Some commentators have derided the idea as a myth, intended to distract attention from Islam's present situation. Islamic regimes, such as the Abbasid Caliphate of Baghdad under Harun ar-Rashid or al-Andalus were very wealthy in comparison with their neighbours and preserved a large amount of Greek philosophy and transmitted Eastern ideas such as Indian numbering (still known as Arabic numerals).

However critics have claimed that most of this scholarship was in fact conducted by non-Muslims, particularly Christians and Jews, and the wealth that made this possible was not amassed by trading or production but by conquest and a poll tax on non-Muslim subjects. Other critics have claimed that an Islamic golden age was simply a way of saying that some Muslim societies attained higher levels of civilization and culture than they did at other times.

Three speculative thinkers, the Persians al-Kindi, al-Farabi, and Avicenna, combined Aristotelianism and Neoplatonism with other ideas introduced through Islam. They were highly unorthodox and it is open to question whether they could be considered Islamic philosophers. The caliphate and other Islamic governments emphasized rigid Koranic orthodoxy and deployed Greek philosophy and science solely to buttress its authority. Persecution, exile and death were frequently meted out to philosophers whose writings did not conform to the Islamic canon. An example was the treatment of Averroës who attempted to reconcile Aristotle's writings to Islam.

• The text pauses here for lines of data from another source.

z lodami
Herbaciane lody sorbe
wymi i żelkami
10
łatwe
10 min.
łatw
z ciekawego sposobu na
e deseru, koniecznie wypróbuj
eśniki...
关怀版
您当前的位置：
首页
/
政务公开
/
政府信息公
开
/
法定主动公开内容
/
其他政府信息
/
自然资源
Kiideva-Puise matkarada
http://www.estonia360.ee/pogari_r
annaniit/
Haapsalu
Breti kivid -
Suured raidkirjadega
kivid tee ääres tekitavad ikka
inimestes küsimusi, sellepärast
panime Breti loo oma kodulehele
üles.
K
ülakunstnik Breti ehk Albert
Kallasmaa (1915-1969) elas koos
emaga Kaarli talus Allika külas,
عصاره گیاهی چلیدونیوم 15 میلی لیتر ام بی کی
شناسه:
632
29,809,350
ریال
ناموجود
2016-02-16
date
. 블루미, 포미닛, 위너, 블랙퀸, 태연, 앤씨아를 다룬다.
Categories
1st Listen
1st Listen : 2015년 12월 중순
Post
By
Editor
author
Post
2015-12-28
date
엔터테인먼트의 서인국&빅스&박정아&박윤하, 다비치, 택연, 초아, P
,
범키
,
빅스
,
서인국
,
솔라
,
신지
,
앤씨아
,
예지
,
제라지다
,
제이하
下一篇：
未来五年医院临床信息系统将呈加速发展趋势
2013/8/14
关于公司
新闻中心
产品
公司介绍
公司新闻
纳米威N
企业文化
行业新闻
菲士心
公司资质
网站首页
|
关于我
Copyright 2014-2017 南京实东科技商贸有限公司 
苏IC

From Spain the Arabic philosophic literature was translated into Hebrew and Latin, contributing to the development of modern European philosophy. The Egyptian philosophers Moses Maimonides (who was Jewish) and Ibn Khaldun were also important, and from Carthage Constantine the African translated Greek medical texts while Al-Khwarzimi's collation of mathematic techniques was considerable.

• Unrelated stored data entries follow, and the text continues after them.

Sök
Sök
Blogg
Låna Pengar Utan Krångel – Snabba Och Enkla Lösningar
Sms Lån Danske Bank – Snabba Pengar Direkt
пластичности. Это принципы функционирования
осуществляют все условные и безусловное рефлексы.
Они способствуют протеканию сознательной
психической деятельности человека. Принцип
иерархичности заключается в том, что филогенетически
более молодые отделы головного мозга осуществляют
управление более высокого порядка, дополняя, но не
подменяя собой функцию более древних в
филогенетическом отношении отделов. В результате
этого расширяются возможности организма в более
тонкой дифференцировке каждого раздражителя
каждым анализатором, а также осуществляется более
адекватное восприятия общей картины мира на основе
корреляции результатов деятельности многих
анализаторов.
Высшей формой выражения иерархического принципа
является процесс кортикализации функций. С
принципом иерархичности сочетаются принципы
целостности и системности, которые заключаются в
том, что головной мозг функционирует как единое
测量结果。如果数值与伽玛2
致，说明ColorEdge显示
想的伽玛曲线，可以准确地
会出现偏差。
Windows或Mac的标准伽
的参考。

The golden age of Islamic art lasted from AD 750 to the mid-11th century, when ceramics, glass, metalwork, textiles, illuminated manuscripts, and woodwork flourished. Lustered glass became the greatest Islamic contribution to ceramics. Manuscript illumination became an important and greatly respected art, and portrait miniature painting flourished in Persia. Calligraphy, an essential aspect of written Arabic, developed in manuscripts and architectural decoration.

It is argued that all this flourished in spite of Islam rather than because of it. Muslims had overrun societies (Persian, Greek, Egyptian, Byzantine, Syrian, Hindu and Jewish) that possessed intellectual sophistication in their own right and failed to completely destroy their cultures. Bernard Lewis wrote in What Went Wrong? that Islamic governments inherited "the knowledge and skills of the ancient Middle east, of Greece and of Persia, it added to them new and important innovations from outside, such as the manufacture of paper from China and decimal positional numbering from India."

The value of these intellectual achievements have also been questioned. There was a lot of speculation and very little application, whether in technology or politics.